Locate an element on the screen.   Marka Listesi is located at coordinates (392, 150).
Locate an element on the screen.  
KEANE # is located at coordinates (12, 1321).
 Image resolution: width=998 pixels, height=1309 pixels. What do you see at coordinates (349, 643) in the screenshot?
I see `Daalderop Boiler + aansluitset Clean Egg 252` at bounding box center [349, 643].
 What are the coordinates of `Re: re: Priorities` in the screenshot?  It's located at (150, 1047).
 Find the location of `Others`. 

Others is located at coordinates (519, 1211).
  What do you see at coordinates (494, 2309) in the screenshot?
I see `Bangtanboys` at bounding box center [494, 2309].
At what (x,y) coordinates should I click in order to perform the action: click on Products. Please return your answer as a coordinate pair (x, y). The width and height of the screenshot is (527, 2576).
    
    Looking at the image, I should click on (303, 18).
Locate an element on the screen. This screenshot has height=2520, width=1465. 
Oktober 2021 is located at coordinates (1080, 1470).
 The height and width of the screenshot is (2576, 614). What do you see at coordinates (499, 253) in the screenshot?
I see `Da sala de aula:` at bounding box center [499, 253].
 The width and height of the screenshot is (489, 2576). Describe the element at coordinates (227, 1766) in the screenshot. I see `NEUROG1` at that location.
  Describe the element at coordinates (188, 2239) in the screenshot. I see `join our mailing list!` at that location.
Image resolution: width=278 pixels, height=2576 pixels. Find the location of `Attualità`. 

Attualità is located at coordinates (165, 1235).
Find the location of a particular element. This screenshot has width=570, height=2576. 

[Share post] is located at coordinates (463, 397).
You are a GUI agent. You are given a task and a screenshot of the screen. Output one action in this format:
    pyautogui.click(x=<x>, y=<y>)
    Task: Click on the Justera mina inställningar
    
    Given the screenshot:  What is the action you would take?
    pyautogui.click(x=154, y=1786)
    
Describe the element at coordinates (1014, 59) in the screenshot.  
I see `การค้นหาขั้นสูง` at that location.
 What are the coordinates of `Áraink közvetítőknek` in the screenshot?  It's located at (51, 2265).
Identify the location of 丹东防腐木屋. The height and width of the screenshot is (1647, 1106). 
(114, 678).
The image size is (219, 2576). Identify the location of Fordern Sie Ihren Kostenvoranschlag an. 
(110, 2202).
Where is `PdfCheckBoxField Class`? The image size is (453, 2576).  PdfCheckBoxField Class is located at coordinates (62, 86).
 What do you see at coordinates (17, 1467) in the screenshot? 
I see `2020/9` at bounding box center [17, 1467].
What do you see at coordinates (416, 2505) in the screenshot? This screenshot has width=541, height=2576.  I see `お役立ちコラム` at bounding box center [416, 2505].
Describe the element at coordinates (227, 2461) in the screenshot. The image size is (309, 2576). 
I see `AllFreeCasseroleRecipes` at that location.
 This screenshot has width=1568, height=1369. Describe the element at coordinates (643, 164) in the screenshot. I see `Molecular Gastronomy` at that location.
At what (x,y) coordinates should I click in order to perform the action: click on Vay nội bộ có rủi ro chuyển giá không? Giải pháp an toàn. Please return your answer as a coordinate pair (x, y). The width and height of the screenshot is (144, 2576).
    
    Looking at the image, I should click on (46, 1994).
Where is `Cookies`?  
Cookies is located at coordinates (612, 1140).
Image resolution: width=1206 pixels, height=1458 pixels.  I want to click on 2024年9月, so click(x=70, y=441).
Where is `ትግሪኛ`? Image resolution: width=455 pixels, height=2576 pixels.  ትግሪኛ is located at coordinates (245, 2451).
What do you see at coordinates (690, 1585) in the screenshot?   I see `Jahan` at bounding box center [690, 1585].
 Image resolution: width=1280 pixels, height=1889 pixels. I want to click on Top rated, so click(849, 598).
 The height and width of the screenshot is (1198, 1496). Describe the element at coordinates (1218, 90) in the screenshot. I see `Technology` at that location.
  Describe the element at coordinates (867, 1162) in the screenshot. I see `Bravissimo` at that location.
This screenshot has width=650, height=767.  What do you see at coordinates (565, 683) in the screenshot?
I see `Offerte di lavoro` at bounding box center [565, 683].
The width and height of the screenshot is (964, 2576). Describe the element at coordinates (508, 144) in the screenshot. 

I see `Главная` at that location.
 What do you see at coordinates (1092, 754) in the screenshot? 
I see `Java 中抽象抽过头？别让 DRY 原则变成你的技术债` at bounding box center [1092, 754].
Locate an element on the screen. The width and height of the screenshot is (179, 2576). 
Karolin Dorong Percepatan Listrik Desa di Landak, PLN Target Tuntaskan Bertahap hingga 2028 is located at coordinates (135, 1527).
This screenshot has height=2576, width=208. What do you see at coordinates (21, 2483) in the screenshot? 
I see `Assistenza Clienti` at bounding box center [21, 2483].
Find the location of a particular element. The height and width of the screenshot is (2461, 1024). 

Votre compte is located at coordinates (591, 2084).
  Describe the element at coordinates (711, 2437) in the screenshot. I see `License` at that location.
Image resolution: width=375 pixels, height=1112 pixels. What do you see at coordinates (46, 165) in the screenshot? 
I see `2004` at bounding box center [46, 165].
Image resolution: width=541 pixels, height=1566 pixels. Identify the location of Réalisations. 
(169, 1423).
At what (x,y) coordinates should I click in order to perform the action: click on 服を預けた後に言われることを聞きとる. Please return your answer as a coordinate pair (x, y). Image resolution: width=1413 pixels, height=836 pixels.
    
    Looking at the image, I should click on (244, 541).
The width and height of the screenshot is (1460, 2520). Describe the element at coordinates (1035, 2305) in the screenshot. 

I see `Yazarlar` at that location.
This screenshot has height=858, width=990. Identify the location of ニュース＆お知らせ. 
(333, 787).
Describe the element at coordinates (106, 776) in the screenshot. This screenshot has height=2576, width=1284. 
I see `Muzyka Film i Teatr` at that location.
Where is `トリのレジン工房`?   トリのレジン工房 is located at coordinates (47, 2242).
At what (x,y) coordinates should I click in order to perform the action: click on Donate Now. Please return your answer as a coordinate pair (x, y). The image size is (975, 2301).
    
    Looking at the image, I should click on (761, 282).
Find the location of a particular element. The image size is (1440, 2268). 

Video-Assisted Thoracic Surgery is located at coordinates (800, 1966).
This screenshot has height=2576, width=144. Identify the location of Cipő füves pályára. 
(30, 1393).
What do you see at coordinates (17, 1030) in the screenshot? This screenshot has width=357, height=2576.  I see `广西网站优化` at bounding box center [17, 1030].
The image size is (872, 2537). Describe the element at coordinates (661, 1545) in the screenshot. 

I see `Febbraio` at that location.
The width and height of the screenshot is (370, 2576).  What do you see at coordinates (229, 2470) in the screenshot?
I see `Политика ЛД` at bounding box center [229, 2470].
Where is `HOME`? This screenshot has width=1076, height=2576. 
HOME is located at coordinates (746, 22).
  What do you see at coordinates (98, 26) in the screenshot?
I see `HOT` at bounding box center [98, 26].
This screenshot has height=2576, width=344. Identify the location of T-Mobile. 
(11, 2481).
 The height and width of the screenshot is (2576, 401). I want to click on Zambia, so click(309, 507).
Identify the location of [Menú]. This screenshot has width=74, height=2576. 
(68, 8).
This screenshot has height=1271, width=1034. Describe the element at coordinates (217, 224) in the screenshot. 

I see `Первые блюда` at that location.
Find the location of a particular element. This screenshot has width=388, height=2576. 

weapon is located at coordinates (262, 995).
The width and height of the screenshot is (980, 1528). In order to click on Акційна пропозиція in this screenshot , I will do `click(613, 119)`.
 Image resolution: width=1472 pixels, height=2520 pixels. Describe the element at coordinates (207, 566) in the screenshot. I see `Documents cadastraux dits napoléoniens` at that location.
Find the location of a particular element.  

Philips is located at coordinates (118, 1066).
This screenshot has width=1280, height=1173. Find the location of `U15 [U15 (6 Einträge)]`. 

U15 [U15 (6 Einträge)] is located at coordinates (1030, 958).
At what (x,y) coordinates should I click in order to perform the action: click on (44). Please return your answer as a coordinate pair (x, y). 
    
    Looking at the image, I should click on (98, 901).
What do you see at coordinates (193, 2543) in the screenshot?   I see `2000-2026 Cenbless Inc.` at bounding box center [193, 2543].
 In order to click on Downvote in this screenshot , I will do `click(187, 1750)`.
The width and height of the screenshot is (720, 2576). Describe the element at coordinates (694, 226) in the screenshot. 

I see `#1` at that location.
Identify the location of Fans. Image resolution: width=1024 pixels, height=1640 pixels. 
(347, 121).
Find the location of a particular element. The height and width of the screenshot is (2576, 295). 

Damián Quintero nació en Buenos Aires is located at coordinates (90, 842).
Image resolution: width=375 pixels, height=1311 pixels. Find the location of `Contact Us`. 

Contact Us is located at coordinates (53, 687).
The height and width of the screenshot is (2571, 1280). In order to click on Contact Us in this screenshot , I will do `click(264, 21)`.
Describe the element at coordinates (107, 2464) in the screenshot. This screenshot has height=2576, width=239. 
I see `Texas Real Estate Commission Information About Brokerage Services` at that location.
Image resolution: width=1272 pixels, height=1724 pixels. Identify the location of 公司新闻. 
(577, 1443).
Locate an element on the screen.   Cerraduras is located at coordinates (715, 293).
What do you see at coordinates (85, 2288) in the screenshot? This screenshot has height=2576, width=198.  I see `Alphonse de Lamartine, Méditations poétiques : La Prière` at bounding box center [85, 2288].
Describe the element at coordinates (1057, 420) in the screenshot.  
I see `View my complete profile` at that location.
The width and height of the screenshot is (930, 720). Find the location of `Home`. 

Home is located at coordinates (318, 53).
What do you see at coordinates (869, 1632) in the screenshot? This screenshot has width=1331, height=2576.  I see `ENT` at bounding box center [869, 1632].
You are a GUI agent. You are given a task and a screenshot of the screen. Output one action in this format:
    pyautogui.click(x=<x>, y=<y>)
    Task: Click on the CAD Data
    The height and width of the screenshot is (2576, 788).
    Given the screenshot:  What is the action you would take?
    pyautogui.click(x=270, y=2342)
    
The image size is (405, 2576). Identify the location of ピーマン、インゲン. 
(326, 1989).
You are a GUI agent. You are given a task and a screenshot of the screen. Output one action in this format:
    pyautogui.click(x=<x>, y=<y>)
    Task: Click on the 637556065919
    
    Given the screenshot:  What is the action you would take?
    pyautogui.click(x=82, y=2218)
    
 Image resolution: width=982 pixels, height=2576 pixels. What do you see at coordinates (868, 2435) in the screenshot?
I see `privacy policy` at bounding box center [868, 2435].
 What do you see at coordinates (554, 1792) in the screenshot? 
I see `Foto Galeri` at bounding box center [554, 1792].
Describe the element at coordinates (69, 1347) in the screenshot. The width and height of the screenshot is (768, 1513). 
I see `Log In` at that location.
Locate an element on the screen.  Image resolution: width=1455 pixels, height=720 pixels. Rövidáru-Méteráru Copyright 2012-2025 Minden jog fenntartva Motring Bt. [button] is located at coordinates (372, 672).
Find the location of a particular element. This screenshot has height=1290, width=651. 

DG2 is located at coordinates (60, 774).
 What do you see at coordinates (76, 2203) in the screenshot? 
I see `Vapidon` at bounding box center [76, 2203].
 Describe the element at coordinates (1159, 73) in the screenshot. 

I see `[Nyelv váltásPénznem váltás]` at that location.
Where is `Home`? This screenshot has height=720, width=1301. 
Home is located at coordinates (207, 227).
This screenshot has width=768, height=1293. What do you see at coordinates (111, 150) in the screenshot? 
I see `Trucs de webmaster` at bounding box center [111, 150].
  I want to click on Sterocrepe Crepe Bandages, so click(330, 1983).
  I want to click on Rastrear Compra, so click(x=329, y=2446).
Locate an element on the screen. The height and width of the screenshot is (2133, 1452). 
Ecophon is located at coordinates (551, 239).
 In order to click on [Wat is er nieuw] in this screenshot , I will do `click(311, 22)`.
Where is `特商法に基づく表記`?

# # # # # # #

» WHAT YOU NEED TO DO: Transcribe the lines above between the line holding "In order to click on Downvote" and the line holding "Task: Click on the CAD Data", inclusive, exactly as they stand and with nothing added.

» SOLVED EXERCISE:
 In order to click on Downvote in this screenshot , I will do `click(187, 1750)`.
The width and height of the screenshot is (720, 2576). Describe the element at coordinates (694, 226) in the screenshot. 

I see `#1` at that location.
Identify the location of Fans. Image resolution: width=1024 pixels, height=1640 pixels. 
(347, 121).
Find the location of a particular element. The height and width of the screenshot is (2576, 295). 

Damián Quintero nació en Buenos Aires is located at coordinates (90, 842).
Image resolution: width=375 pixels, height=1311 pixels. Find the location of `Contact Us`. 

Contact Us is located at coordinates (53, 687).
The height and width of the screenshot is (2571, 1280). In order to click on Contact Us in this screenshot , I will do `click(264, 21)`.
Describe the element at coordinates (107, 2464) in the screenshot. This screenshot has height=2576, width=239. 
I see `Texas Real Estate Commission Information About Brokerage Services` at that location.
Image resolution: width=1272 pixels, height=1724 pixels. Identify the location of 公司新闻. 
(577, 1443).
Locate an element on the screen.   Cerraduras is located at coordinates (715, 293).
What do you see at coordinates (85, 2288) in the screenshot? This screenshot has height=2576, width=198.  I see `Alphonse de Lamartine, Méditations poétiques : La Prière` at bounding box center [85, 2288].
Describe the element at coordinates (1057, 420) in the screenshot.  
I see `View my complete profile` at that location.
The width and height of the screenshot is (930, 720). Find the location of `Home`. 

Home is located at coordinates (318, 53).
What do you see at coordinates (869, 1632) in the screenshot? This screenshot has width=1331, height=2576.  I see `ENT` at bounding box center [869, 1632].
You are a GUI agent. You are given a task and a screenshot of the screen. Output one action in this format:
    pyautogui.click(x=<x>, y=<y>)
    Task: Click on the CAD Data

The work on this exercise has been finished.